The minister said civilians had complained of water shortages. The ration of 20 litres per person per day was being given to a family. "That's a lot of people and not a lot of water," said Foster.

The civilians were herded by the army into the camps this summer after Sri Lankan government forces routed the Tamil Tigers in a battle on the north-east coast that ended the Tigers' 26-year fight for a separate Tamil homeland in the north and east of the Indian Ocean nation.

The minister pointed out that the government's pledge to free civilians from the internment camps by the end of the year had already seen "some slippage".

"It [the release date] is now January. These are closed camps, in the sense there's no freedom of movement. The international community supported the government because these were meant to be temporary. We do not, however, want these people taken to another closed camp, we want them to go home."

Sri Lanka denies that the Tamils are detained under "conditions of internment", a phrase used by UN officials. The government says people are being held in "welfare camps" while they are screened to see whether they were rebels.
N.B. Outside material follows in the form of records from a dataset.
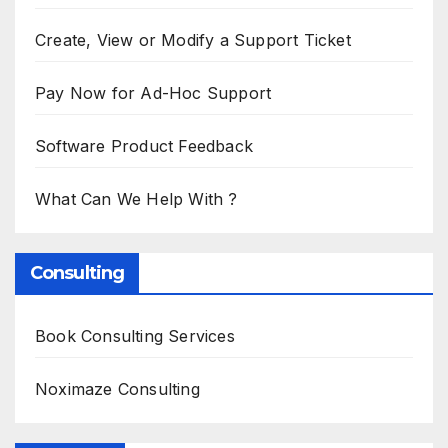
Create, View or Modify a Support Ticket
Pay Now for Ad-Hoc Support
Software Product Feedback
What Can We Help With ?
Consulting
Book Consulting Services
Noximaze Consulting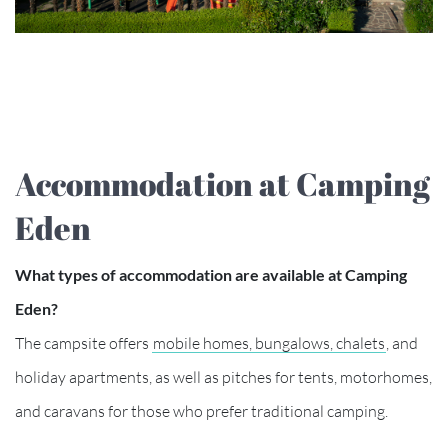
Accommodation at Camping
Eden
What types of accommodation are available at Camping
Eden?
The campsite offers
mobile homes, bungalows, chalets
, and
holiday apartments, as well as pitches for tents, motorhomes,
and caravans for those who prefer traditional camping.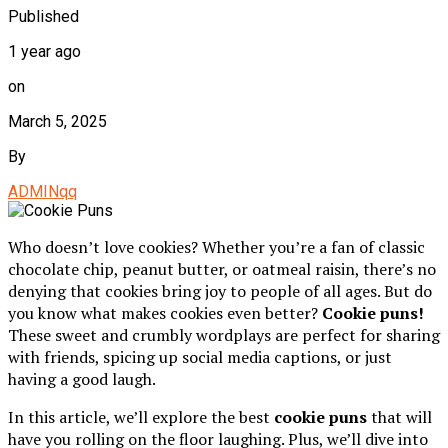
Published
1 year ago
on
March 5, 2025
By
ADMINqq
Who doesn’t love cookies? Whether you’re a fan of classic
chocolate chip, peanut butter, or oatmeal raisin, there’s no
denying that cookies bring joy to people of all ages. But do
you know what makes cookies even better?
Cookie puns!
These sweet and crumbly wordplays are perfect for sharing
with friends, spicing up social media captions, or just
having a good laugh.
In this article, we’ll explore the best
cookie puns
that will
have you rolling on the floor laughing. Plus, we’ll dive into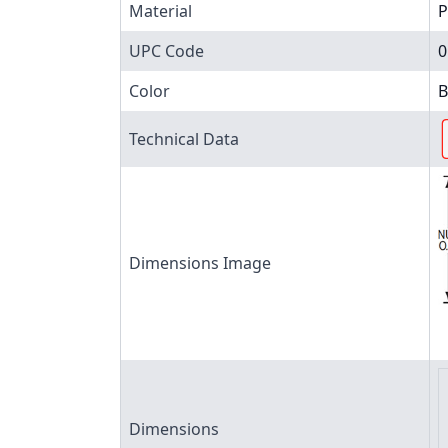
Material
P
UPC Code
0
Color
B
Technical Data
Dimensions Image
Dimensions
The government says the resettlement of Tamils will also depend on how quickly mines are cleared from conflict areas. So far, ministers say, 30,000 people have been allowed to return to their "native places".

The United Nations has said the harsh conditions in the camps may result in growing bitterness. Two children were injured in a standoff between Tamils and the Sri Lankan army, which the UN said was a "sign of growing frustrations" in the camps.